This is an account of how I built the outdoor pizza oven here at EcoDIY. The oven has been a great success for us. We use waste wood from pallets or the thin branches that are too small for the wood stove and have cooked the best pizzas I have ever tasted as well as a range of cakes, stews, bread, and puddings and all without a penny spent on fuel.
I always start a project by gathering the materials and tools I will need. In this case all the materials were free (recycled) except for the cement and the pizza paddles. We used:
• About 200 ordinary clay house bricks (recycled from a skip is fine).
• Something to build the base to build the oven on (to save your back when cooking)
Recycled concrete blocks are good or you can build walls from broken concrete and fill with rubble or soil topped with a thin layer of concrete.
• Sand and cement for the mortar, a little Builder’s lime is good as well though not essential.
• A piece of cardboard such as part of a large box, the dimensions of the inside of the oven, to make a template. Our oven is 550mm diameter by 380mm high inside.
• A chain or heavy piece of rope to mark out the curve on the cardboard template
• Something to cut bricks with i.e. hammer and masonry chisel (or bolster) or an electric disk cutter.
• A bricklayer’s trowel, shovel and a level.
• A piece of scrap metal flu pipe about 100mm to 150mm in diameter and a meter long for the chimney.
• A short piece of bed iron (angle iron) about 500mm long to go above the door.
• A piece of scrap steel sheet about 400mmmm by 240mm for the door (from the casing of an old central heating boiler or washing machine etc). A length of galvanized fencing wire or suchlike, a metal handle or door knob.
• Two Tava pans bought from an Asian supermarket get them on the internet at www.theasiancookshop.co.uk for £8 each/ or use old frying pans. The wooden pan handles are replaced with long metal pipes to make them safer and easy to handle.
Building the base
Our oven had a base about one meter in diameter and 600mm high. We built our base out of recycled concrete blocks (we demolished a garage on the building plot next door) and leveled it off with cement. We picked a spot near the kitchen, but bear in mind that there will be smoke!
Making the cardboard template (to guide you as you lay the bricks)

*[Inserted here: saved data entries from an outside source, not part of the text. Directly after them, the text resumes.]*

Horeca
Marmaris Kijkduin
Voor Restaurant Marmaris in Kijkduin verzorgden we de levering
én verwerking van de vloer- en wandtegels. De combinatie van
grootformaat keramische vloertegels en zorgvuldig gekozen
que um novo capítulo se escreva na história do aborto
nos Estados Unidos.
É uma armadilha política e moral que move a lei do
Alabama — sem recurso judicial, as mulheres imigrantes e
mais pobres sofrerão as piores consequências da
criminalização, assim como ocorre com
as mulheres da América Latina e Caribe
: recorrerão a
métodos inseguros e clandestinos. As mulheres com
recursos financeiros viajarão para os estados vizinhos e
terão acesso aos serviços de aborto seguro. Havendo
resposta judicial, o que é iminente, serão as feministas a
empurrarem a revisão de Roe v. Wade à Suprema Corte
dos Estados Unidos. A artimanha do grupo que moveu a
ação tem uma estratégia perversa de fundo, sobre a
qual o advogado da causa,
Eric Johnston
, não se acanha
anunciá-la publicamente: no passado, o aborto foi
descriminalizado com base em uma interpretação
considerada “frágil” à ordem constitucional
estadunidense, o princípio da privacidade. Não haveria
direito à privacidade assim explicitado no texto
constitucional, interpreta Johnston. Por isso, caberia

We made the inside of our oven to a catenary curve as this is the strongest shape for this kind of dome. To make this shape, stand your cardboard up and hang a chain with the ends of the chain the width of the inside of the oven apart and the bottom of the loop the height of the inside of the oven down. In my case the width was 550mm and the height 380mm. Get your friend to draw round the chain and then cut on the line to make the template. This will guide you as you lay the courses of bricks making your oven’s dome.
Building the Oven
The first part of the oven is a circular floor of bricks; try and lay the bricks close together with no mortar between them and make your floor as level as possible. The ideal mortar for the oven is six parts of sand to one part of cement and one part builder’s lime. If you can’t get builders lime use a three parts of sand to one part cement instead. A little washing up liquid added to the mix helps to make the mortar easier to use.

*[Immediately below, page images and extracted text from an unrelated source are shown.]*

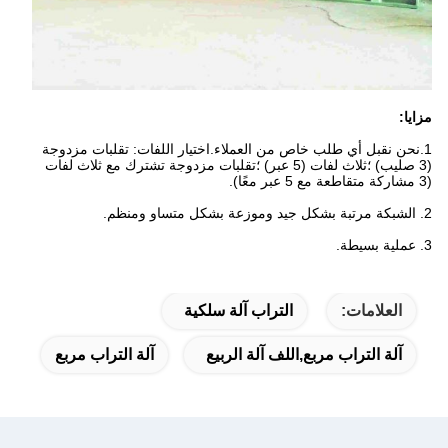
مزايا:
1.نحن نقبل أي طلب خاص من العملاء.اختيار اللفات: تقلبات مزدوجة
(3 صليب) ؛ثلاث لفات (5 عبر) ؛تقلبات مزدوجة تشترك مع ثلاث لفات
(3 مشاركة متقاطعة مع 5 عبر معًا).
2. الشبكة مرتبة بشكل جيد وموزعة بشكل متساو ومنظم.
3. عملية بسيطة.
العلامات:
التراب آلة سلكية
آلة التراب مربع,اللف آلة الربيع
آلة التراب مربع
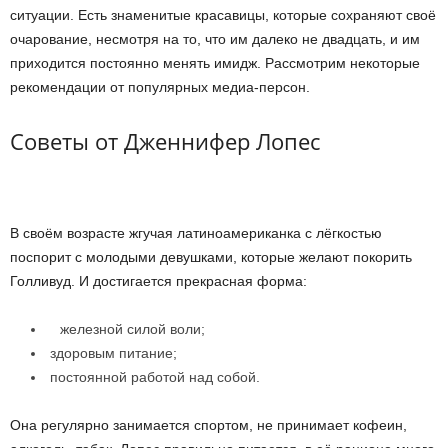
ситуации. Есть знаменитые красавицы, которые сохраняют своё
очарование, несмотря на то, что им далеко не двадцать, и им
приходится постоянно менять имидж. Рассмотрим некоторые
рекомендации от популярных медиа-персон.
Советы от Дженнифер Лопес
В своём возрасте жгучая латиноамериканка с лёгкостью
поспорит с молодыми девушками, которые желают покорить
Голливуд. И достигается прекрасная форма:
железной силой воли;
здоровым питание;
постоянной работой над собой.
Она регулярно занимается спортом, не принимает кофеин,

The width of our oven door was 320mm and was set by measuring the oven trays we were going to use (keeping the door as small as possible makes the oven stronger). The wall of the oven is 9 inches thick (the length of a brick) and the bricks are laid radially keeping the mortar away from the hot inside face (the bricks will stand the heat but the mortar won’t like it). Lay the first 3 courses of brick leaving a gap for the door. You can cut the bricks for a snug fit but if not fill the gaps between the bricks with broken brick to save mortar.
Next wedge the cardboard template into place and carry on laying the bricks to make the dome (lay bricks touching the cardboard edge). Move the template round to give you the shape of the dome as you build.
Mortar the angle iron door lintel in place above the fourth course of bricks.
The last ring of bricks holds the flue pipe in place. Put the pipe in situ and lay the bricks tightly up to it. Finish around the pipe with a ring of mortar. A coil of fencing wire makes useful reinforcing when buried in the mortar around the pipe.
The door is made from a piece of scrap steel sheet with an old metal handle (we used a door knob.) bolted on. Thick leather gloves are essential when handling the door or the cooking pans
Using the oven
We burn our stove for about one and a half to two hours to heat up the bricks. The embers are then scraped to the sides and we can start to cook. We cover the chimney flue with a tin can to stop the draft. We cook a series of dishes in each session; starting with something that needs a very hot oven, pizzas are ideal as they cook in as little as 2 minutes when the stove is at full heat. We start the dough at about the time we light the oven. We can then use the remaining pizza dough to make bread rolls or small loaves. These cook after the pizzas in about 20 to 25 minutes. As the oven cools we then cook a cake, flapjack or baked potatoes (wrapped in foil). If the oven cools down too much you can light a fire again for a short time (about 15 minutes) and go on as before.
We celebrated our new bread oven with a pizza party.